Pajom cogió un azadón y se instaló en su propio carro, acompañado de su trabajador. Cuando llegaron a la estepa, empezaba a amanecer. Subieron a una colina, que en bashkirio se llama
shijan
. Se apearon de los carros, descabalgaron y se reunieron. El jefe se acercó a Pajom y, señalando la estepa con la mano, dijo:

—Toda la tierra que abarcas con la vista es nuestra.
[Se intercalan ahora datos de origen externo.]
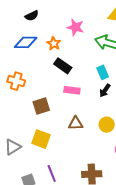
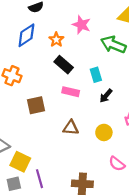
blue diamond: (26, 42) -> (26, 35), turned -40
cyan rectangle: (103, 72) -> (96, 75), moved
yellow square: (41, 139) -> (20, 162), moved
Elige la que quieras.

Los ojos de Pajom resplandecieron: toda la tierra estaba cubierta de hierba, era lisa como la palma de la mano y negra como la semilla de la amapola; en las hondonadas se veían hierbas de distintas clases, que llegaban hasta el pecho.

El jefe se quitó el gorro de piel de zorro y lo dejó en el suelo.

—Esta será la marca —dijo—. Partirás de aquí y aquí volverás. Y toda la tierra que recorras será tuya.

Pajom sacó el dinero, lo puso sobre el gorro, se quitó el caftán y se quedó solo con la chaqueta sin mangas; luego se ciñó bien el cinturón bajo la panza, se estiró, se metió en el seno una bolsa de pan, ató al cinto una garrafa de agua, se ajustó las botas, cogió el azadón de manos de su trabajador y se dispuso a partir. Estuvo un momento pensando por dónde empezar, pues toda la tierra le parecía buena. «Da lo mismo —decidió—: iré hacia levante.» Se colocó de cara al sol y, desperezándose, esperó a que despuntase en el horizonte. «No debo perder ni un segundo se dijo. Con la fresca se camina mejor.» En cuanto surgió el sol, Pajom se echó el azadón al hombro y se internó en la estepa.

Caminaba con paso intermedio, ni deprisa ni despacio. Después de recorrer una versta, se detuvo, cavó un agujero, puso un montón de hierba sobre otro para que se viese bien, y siguió adelante. Había entrado en calor y se movía con mayor ligereza. Al cabo de un rato, cavó otro agujero.

Pajom miró a su alrededor. A la luz del sol se veía bien la colina y la gente que estaba allí, así como el destello de las ruedas de los carros.

Pajom intuyó que había recorrido ya unas cinco verstas. Sintió calor, se quitó la chaqueta, se la echó al hombro y siguió adelante. Recorrió otras cinco verstas. El calor apretaba. Echó un vistazo al sol: era hora de desayunar.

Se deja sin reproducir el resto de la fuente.